The FDA has approved two CAR-T therapies and a review of bispecific antibody is underway.
The treatment options for lymphomas that are difficult to treat are increasing, including to two CAR-T therapies.
Cost stands to be an issue as the CAR-T therapies are among the most expensive treatments on the market.
FDA has cleared Bristol Myers Squibb’s Breyanzi (lisocabtagene maraleucel), a CD19-directed CAR-T cell therapy, as a treatment for adults with large B-cell lymphoma (LBCL), including diffuse large B-cell lymphoma (DLBCL) not otherwise specified (including DLBCL arising from indolent lymphoma), high-grade B-cell lymphoma, primary mediastinal large B-cell lymphoma, and follicular lymphoma grade 3B.
With the new indications, Breyanzi now has the broadest patient eligibility of any CAR-T therapy for relapsed or refractory LBCL, BMS said in a news release.

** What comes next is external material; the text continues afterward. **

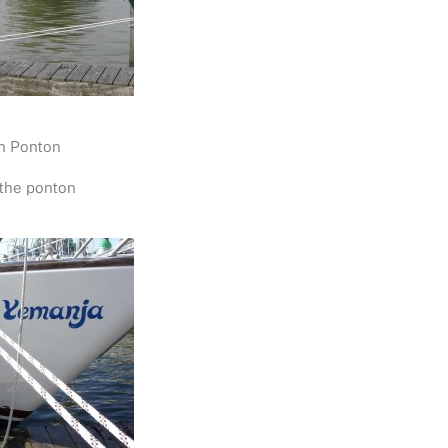
n Ponton
the ponton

Breyanzi was first approved early last year as treatment for certain types of non-Hodgkin lymphoma, including diffuse large B-cell lymphoma (DLBCL). News reports at that time said the list price would be more than $410,000.
The boxed warnings for Breyanzi include cytokine release syndrome (CRS) and neurologic toxicities.

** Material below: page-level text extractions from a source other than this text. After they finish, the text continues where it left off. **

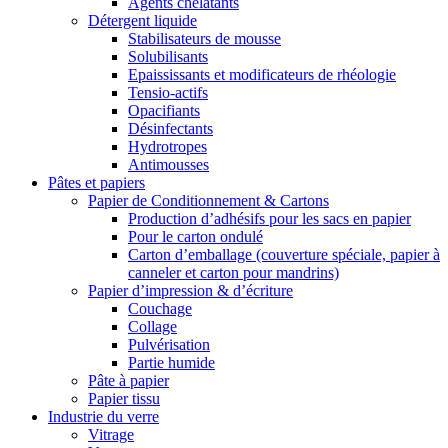
Agents chélatants
Détergent liquide
Stabilisateurs de mousse
Solubilisants
Epaississants et modificateurs de rhéologie
Tensio-actifs
Opacifiants
Désinfectants
Hydrotropes
Antimousses
Pâtes et papiers
Papier de Conditionnement & Cartons
Production d’adhésifs pour les sacs en papier
Pour le carton ondulé
Carton d’emballage (couverture spéciale, papier à
canneler et carton pour mandrins)
Papier d’impression & d’écriture
Couchage
Collage
Pulvérisation
Partie humide
Pâte à papier
Papier tissu
Industrie du verre
Vitrage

Breyanzi demonstrated clinically meaningful and statistically significant improvements in event-free survival, complete responsesand progression-free survivalcompared to standard therapy in patients with primary refractory or relapsed LBCL within 12 months after first-line therapy.

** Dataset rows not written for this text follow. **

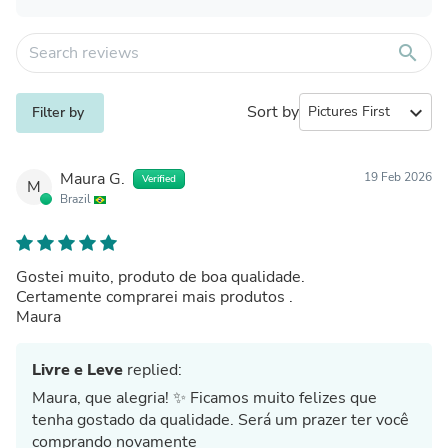
search
Sort by
expand_more
Filter by
Maura G.
19 Feb 2026
Verified
M
Brazil
Gostei muito, produto de boa qualidade.
Certamente comprarei mais produtos .
Maura
Livre e Leve
replied:
Maura, que alegria! ✨ Ficamos muito felizes que
tenha gostado da qualidade. Será um prazer ter você
comprando novamente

Breyanzi is made from a patient’s own T cells, which are collected and genetically reengineered to become CAR-T cells that are then delivered via infusion as a one-time treatment. Breyanzi can be administered in the inpatient or outpatient setting at a certified treatment center.
“Breyanzi represents a remarkable advance over a nearly 30-year standard of care, providing significantly improved efficacy with a well-established safety profile,” said Manali Kamdar, M.D., lead investigator of the TRANSFORM study and an associate professor at the University of Colorado Cancer Center.
“This important milestone reinforces the benefit of offering a CAR-T cell therapy option to patients earlier in their treatment journey and it’s critical that we begin the work to implement this therapy into standard practice as a second-line treatment in order to help improve outcomes for more patients,” Kamdar added.
LBCL is a difficult-to-treat and aggressive blood cancer, and up to 40% of patients have disease that is refractory to or relapses after initial therapy, according to the drug company.
Historically, the only potential cure for these patients is the current standard of care: intensive hospital-based salvage immunochemotherapy followed by high-dose chemotherapy and HSCT in those whose disease responds to the salvage therapy.
However, half of patients are not considered candidates for a stem cell transplant due to age and/or comorbidities, and only an estimated 25% of those who are candidates are able to receive a stem cell transplant and experience long-term clinical benefit.
For patients who are not considered candidates for stem cell transplant, treatment options are limited. “If left untreated, relapsed or refractory LBCL has a life expectancy of just three to four months,” BMS said.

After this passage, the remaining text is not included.